Baby700, iyi yazıyorsun, hoş yazıyorsun, fakat kusura bakma ama şu ifaden var ya:
“Reklamin sosyolojisi uzerine dusunup, pazar ekonomisi, kapitalizm vs. gibi cozumlemeler yapip, sonra da “irite olmaya gerek yok, bak bu yuzden oluyor, o yuzden boyle” gibi cıkarsamalar yapmayi istemeyiz. Neden? Cunku bunlar zaten elemanter seylerdir. Her seferinde bu suzgecleri kafanize gecirerek dusunurseniz,
giderek kendi ifadenizi (eger varsa) kaybedersiniz.”
bu ifadeyi yazdığın anda dünyanın dört bir yanında konu üzerine kafa patlatan ‘ağır abileri’ (Bilimadamları, şu, bu..) s.kne takmadığını deklare etmiş oluyorsun.

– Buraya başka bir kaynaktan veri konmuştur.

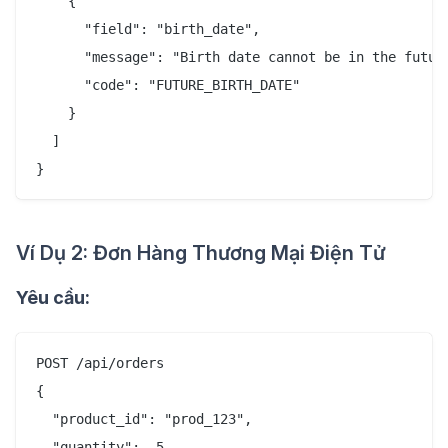
    {

      "field": "birth_date",

      "message": "Birth date cannot be in the future
      "code": "FUTURE_BIRTH_DATE"

    }

  ]

Ví Dụ 2: Đơn Hàng Thương Mại Điện Tử
Yêu cầu:
POST /api/orders

{

  "product_id": "prod_123",

  "quantity": -5,
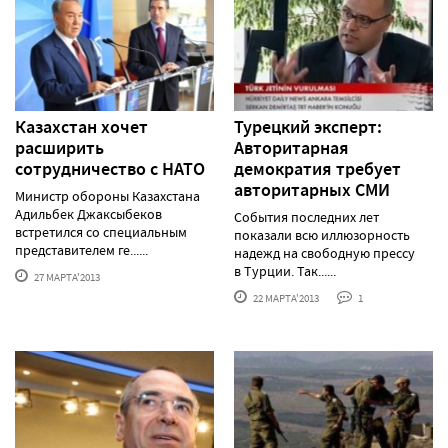
Казахстан хочет
Турецкий эксперт:
расширить
Авторитарная
сотрудничество с НАТО
демократия требует
авторитарных СМИ
Министр обороны Казахстана
Адильбек Джаксыбеков
События последних лет
встретился со специальным
показали всю иллюзорность
представителем ге......
надежд на свободную прессу
в Турции. Так......
27 МАРТА'2013
22 МАРТА'2013
1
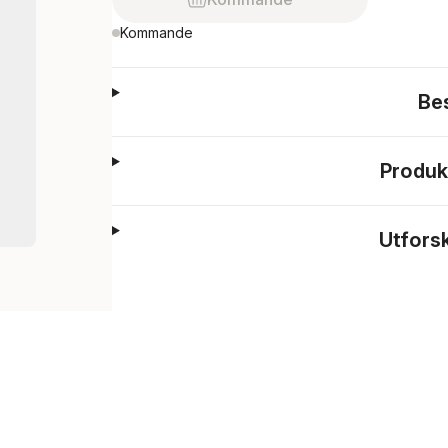
Kommande
Be
Produk
Utfors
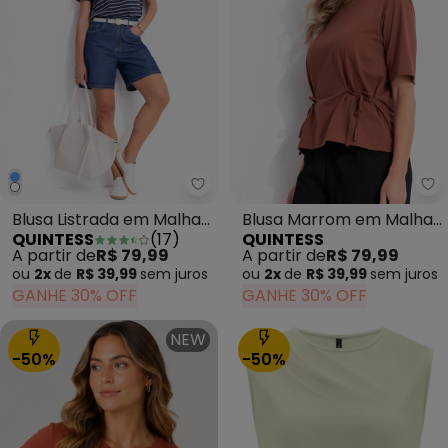
Quintess - Blusa Listrada em 
Qu
Blusa Listrada em Malha
Blusa Marrom em Malha
QUINTESS
(
17
)
QUINTESS
de Algodão com Bordado
de Algodão
A partir de
R$ 79,99
A partir de
R$ 79,99
de Coração
ou
2x
de
R$ 39,99
sem
juros
ou
2x
de
R$ 39,99
sem
juros
GANHE 30% OFF
GANHE 30% OFF
NEW
-50%
-50%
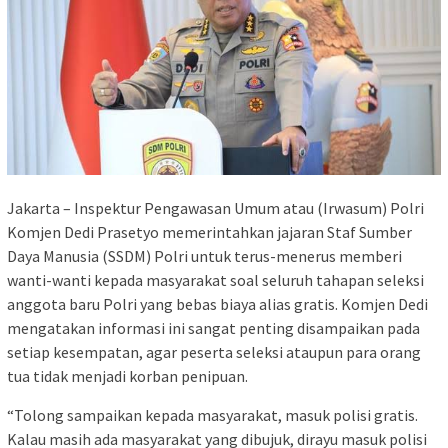
Jakarta – Inspektur Pengawasan Umum atau (Irwasum) Polri
Komjen Dedi Prasetyo memerintahkan jajaran Staf Sumber
Daya Manusia (SSDM) Polri untuk terus-menerus memberi
wanti-wanti kepada masyarakat soal seluruh tahapan seleksi
anggota baru Polri yang bebas biaya alias gratis. Komjen Dedi
mengatakan informasi ini sangat penting disampaikan pada
setiap kesempatan, agar peserta seleksi ataupun para orang
tua tidak menjadi korban penipuan.
“Tolong sampaikan kepada masyarakat, masuk polisi gratis.
Kalau masih ada masyarakat yang dibujuk, dirayu masuk polisi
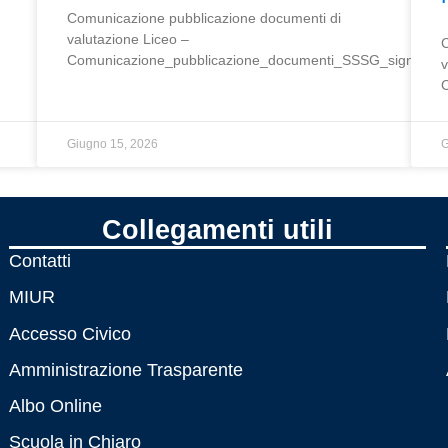
to
Comunicazione pubblicazione documenti di
valutazione Liceo –
C
Comunicazione_pubblicazione_documenti_SSSG_signed_2
v
C
a alunni
Giugno 15, 2026
G
Collegamenti utili
Contatti
MIUR
Accesso Civico
tituto
Amministrazione Trasparente
Albo Online
Scuola in Chiaro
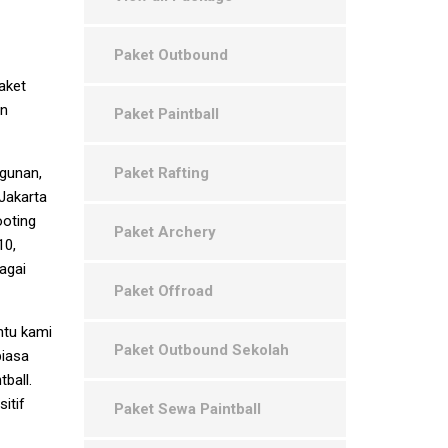
Paket Outbound
aket
an
Paket Paintball
agunan,
Paket Rafting
Jakarta
ooting
Paket Archery
10,
agai
Paket Offroad
ntu kami
Paket Outbound Sekolah
biasa
ball.
itif
Paket Sewa Paintball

“Bilim denilen şeyi iplememekte fayda var” tarzı post modernist bir yaklaşım mıdır seninki, yoksa hafiften bilgisizlik mi, bilemem..

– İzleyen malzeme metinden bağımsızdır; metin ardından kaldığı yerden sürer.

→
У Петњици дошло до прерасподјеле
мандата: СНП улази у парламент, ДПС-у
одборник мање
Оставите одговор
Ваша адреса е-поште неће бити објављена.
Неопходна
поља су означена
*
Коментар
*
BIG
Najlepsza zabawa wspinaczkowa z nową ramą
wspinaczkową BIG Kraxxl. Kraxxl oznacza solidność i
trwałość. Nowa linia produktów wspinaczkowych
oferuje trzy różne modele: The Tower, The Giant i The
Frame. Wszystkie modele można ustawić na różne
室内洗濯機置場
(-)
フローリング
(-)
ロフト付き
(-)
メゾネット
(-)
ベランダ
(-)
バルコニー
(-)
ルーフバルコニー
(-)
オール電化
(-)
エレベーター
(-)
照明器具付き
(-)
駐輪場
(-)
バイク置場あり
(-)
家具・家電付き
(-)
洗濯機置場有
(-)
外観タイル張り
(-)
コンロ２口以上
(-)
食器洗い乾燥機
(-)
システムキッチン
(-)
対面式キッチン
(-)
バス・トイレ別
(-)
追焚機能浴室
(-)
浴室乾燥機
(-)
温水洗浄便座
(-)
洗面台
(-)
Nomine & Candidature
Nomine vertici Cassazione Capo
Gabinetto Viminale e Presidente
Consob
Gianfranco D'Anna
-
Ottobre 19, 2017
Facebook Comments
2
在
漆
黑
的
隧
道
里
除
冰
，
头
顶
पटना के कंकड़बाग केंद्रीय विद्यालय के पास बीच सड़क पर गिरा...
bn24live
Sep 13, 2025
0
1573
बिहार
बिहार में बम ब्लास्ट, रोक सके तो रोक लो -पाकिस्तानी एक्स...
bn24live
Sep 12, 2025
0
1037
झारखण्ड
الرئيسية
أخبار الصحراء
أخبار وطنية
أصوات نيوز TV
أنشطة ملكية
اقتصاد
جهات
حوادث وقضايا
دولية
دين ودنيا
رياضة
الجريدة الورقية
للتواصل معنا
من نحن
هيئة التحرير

size gore iki ihtimal varsa Kaptan Bey, ikincisini tercih edicem: hafiften bilgisizlik.
reklamlarla ilgili içeriden birisinin itirafları için mutlaka okuyun derim. Bu arada kitabın adı 3900 idi. İlk baskıdan kısa bir süre sonra develüasyondan dolayı 4900 adında ikinci baskısı yapıldı. Şimdi 9900 olmuş.
“Selam. Adım Octave. Bişmem nereden giyiniyorum. Reklamcıyım. Yani size boku satan adamım. Hep masmavi gökyüzü, yemyeşil ağaçlar, kusursuz vücutlu kadınlar, photoshopta rötuşlanmış hayatlar. Beyninizin sağ tarafı bana ait. Yarın ne giyeceğinize, kime aşık olacağınıza ben karar veririm. Hayallerini kurduğunuz, zar zor biriktirdiğiniz paralarla istediğiniz arabayı aldığınızda ben onu çoktan demode etmiş olacağım. Bizim sektörde kimse sizin mutlu olmanızı istemez. Çünkü mutlu insanlar tüketmezler.” Şeklinde bir girişi vardı kitabın. Konu ile alakalı olması itibari ile paylaşmak istedim.